Data is recorded at the interfaces of the superlattice layers. When the atoms at the interface are disordered, the material has a high electrical resistance while the ordered interface has a low electrical resistance.

Since only the interface switches, a subset of layers within the material can remain unchanged and crystalline. This means that the interface can be engineered by the non-switching layers - the entire structure need not switch into a disordered state. This makes the superlattice very different to unstructured phase change memory alloys, such as the Ge2Sb2Te5 alloy.

The authors showed in a paper published in Nano Futures that fast switching in these nanostructured materials is due to avalanche atomic switching at the interface. The first atom that switches requires a large amount of energy, but subsequent atoms require less energy.
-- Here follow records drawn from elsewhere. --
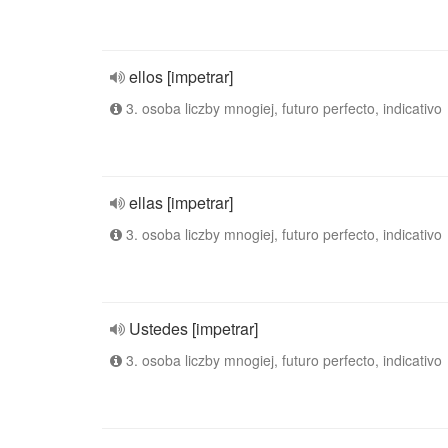
ellos [impetrar]
3. osoba liczby mnogiej, futuro perfecto, indicativo
ellas [impetrar]
3. osoba liczby mnogiej, futuro perfecto, indicativo
Ustedes [impetrar]
3. osoba liczby mnogiej, futuro perfecto, indicativo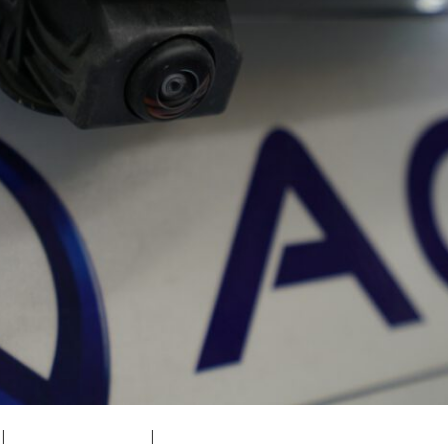
|
medium (300x200)
|
thumbnail (150x150)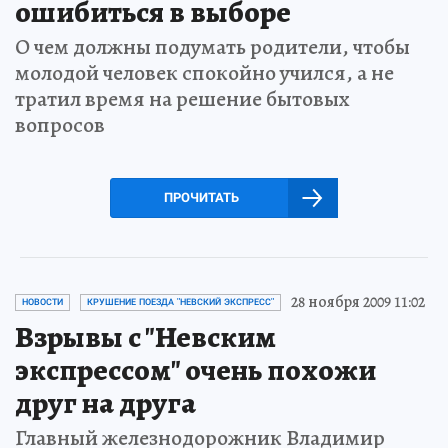
ошибиться в выборе
О чем должны подумать родители, чтобы
молодой человек спокойно учился, а не
тратил время на решение бытовых
вопросов
ПРОЧИТАТЬ
28 ноября 2009 11:02
НОВОСТИ
КРУШЕНИЕ ПОЕЗДА "НЕВСКИЙ ЭКСПРЕСС"
Взрывы с "Невским
экспрессом" очень похожи
друг на друга
Главный железнодорожник Владимир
As more atoms switch, the energy required for subsequent atoms to switch is lowered. This leads to an exponential increase in the switching probability with the number of atoms switching.

Zhou et al showed that the energy for the first atom to switch can be engineered by straining the layer interfaces. The research team created prototype memory devices, which exploit this effect that outperformed state-of-the-art phase change memory devices. The switching voltage, current, and switching time are substantially reduced while the electrical resistance changes by a factor of 500. Thus these prototype devices are faster and more efficient than current competing technologies.

One of the members of the research team, Assistant Professor Robert Simpson, said: "The superlattices devices are remarkably energy efficient. We foresee this technology impacting new 3D memory architectures, such as Intel's 3D x-point. We are now building on the success of these data storage materials by optimising similar phase change materials for switchable nano photonics applications."